Start of Available records

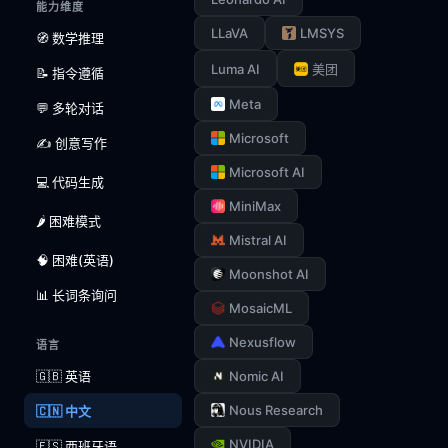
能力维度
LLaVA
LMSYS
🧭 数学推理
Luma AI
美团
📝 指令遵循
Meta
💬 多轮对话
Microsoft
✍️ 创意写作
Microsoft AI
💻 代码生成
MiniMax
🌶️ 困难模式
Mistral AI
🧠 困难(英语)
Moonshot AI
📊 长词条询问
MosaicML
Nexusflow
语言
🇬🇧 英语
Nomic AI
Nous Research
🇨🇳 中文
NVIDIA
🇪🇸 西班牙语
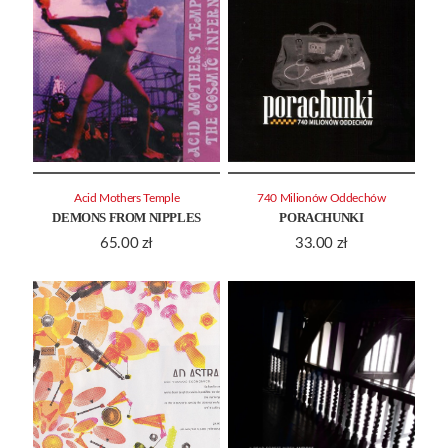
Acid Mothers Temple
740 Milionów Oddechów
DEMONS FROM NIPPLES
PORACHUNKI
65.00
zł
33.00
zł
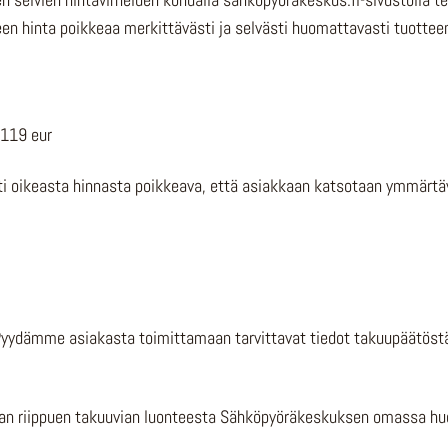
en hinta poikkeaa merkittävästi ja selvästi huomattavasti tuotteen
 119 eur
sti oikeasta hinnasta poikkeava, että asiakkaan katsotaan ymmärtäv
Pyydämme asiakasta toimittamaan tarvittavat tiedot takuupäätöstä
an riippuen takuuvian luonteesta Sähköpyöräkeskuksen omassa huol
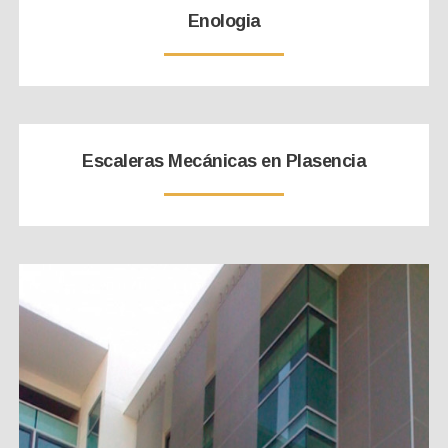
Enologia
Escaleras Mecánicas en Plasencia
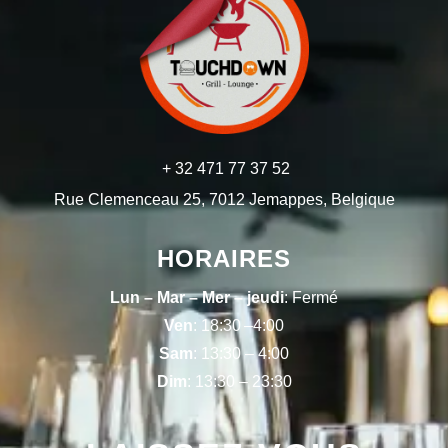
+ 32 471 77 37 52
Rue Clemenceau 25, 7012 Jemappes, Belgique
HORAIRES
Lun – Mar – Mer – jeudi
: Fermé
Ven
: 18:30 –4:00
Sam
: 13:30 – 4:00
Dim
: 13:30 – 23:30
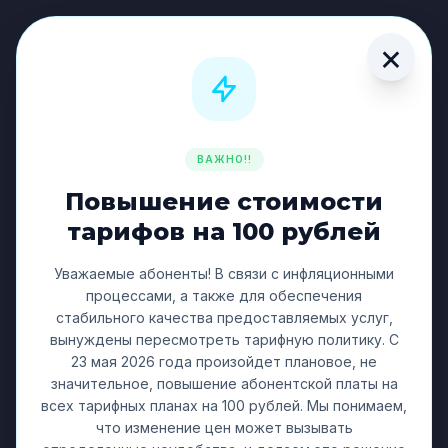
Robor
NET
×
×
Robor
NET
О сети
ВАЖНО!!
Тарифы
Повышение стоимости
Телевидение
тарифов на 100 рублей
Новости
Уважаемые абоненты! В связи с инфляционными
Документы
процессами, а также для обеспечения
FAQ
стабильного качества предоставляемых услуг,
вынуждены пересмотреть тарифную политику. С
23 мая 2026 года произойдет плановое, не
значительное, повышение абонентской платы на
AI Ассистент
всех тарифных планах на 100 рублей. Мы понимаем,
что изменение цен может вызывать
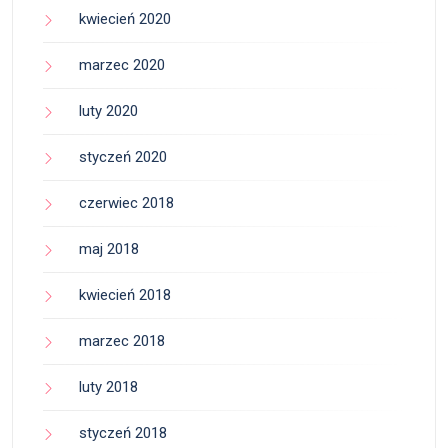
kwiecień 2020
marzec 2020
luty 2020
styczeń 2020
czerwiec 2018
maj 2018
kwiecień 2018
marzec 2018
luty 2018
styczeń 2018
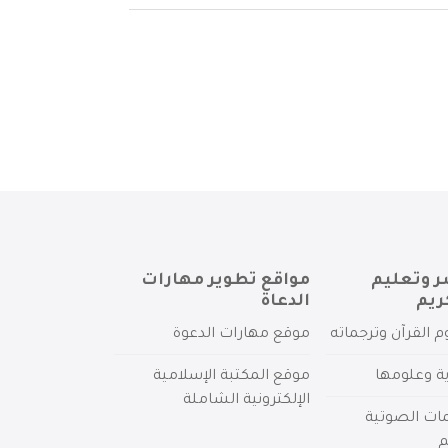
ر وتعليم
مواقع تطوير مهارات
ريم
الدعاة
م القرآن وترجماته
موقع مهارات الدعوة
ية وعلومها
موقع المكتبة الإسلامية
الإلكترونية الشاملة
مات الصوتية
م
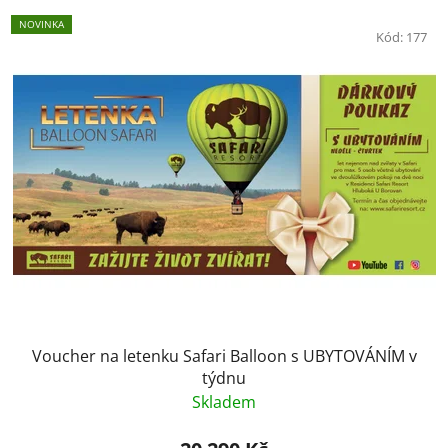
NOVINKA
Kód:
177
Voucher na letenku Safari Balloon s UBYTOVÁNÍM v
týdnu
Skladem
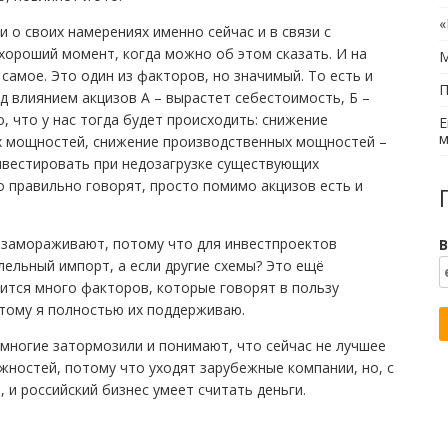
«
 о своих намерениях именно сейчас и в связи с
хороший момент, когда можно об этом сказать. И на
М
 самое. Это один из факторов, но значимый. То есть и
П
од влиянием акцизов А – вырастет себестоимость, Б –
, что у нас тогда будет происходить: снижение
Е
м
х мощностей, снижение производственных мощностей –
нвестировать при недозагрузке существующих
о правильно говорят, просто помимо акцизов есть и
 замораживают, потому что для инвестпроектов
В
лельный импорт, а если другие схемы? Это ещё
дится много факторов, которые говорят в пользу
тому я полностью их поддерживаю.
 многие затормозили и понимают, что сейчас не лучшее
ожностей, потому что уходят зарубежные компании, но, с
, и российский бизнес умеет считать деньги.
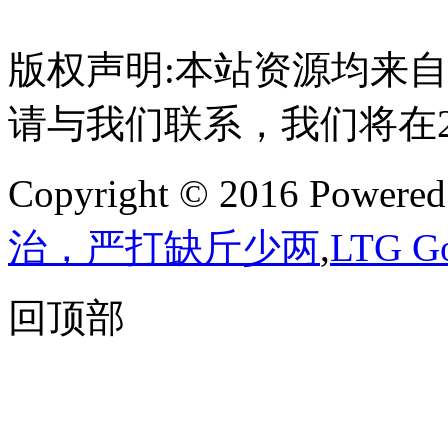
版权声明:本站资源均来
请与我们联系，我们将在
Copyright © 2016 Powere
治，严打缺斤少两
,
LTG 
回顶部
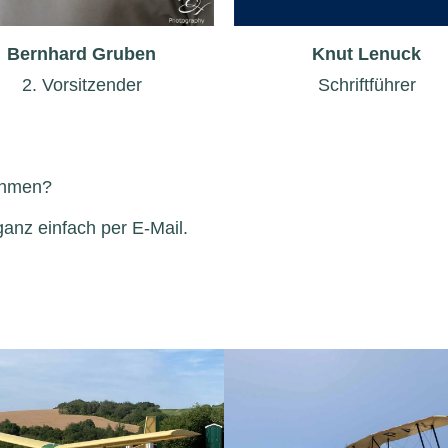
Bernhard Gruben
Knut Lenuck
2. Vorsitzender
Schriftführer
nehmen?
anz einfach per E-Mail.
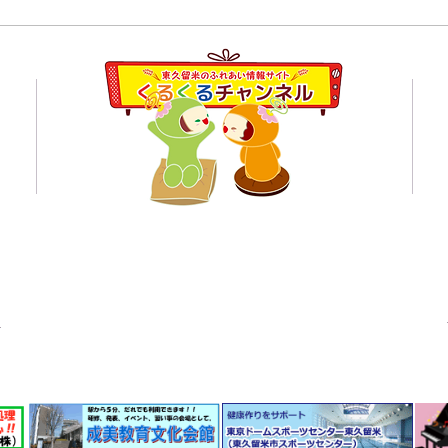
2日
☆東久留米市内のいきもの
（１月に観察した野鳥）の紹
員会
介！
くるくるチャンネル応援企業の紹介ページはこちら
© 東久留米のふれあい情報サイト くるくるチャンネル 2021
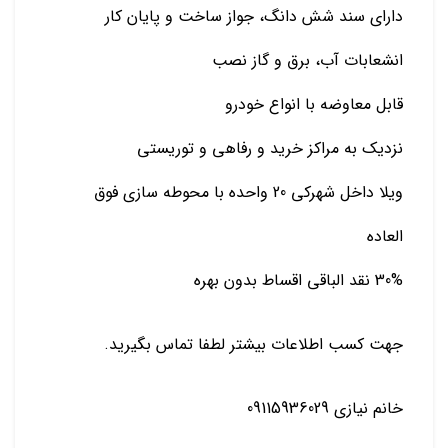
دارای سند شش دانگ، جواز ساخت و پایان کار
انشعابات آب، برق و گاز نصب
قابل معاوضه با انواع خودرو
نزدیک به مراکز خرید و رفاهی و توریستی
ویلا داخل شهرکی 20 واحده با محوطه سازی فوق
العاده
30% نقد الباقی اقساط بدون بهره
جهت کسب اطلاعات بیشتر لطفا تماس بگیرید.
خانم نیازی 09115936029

End of Available records

→ Task instructions
Exact retyping is needed for the line with "دارای سند شش دانگ، جواز ساخت و پایان کار" and for each line after it through the end of the listing above; no other lines belong.

→ Reply
دارای سند شش دانگ، جواز ساخت و پایان کار
انشعابات آب، برق و گاز نصب
قابل معاوضه با انواع خودرو
نزدیک به مراکز خرید و رفاهی و توریستی
ویلا داخل شهرکی 20 واحده با محوطه سازی فوق
العاده
30% نقد الباقی اقساط بدون بهره
جهت کسب اطلاعات بیشتر لطفا تماس بگیرید.
خانم نیازی 09115936029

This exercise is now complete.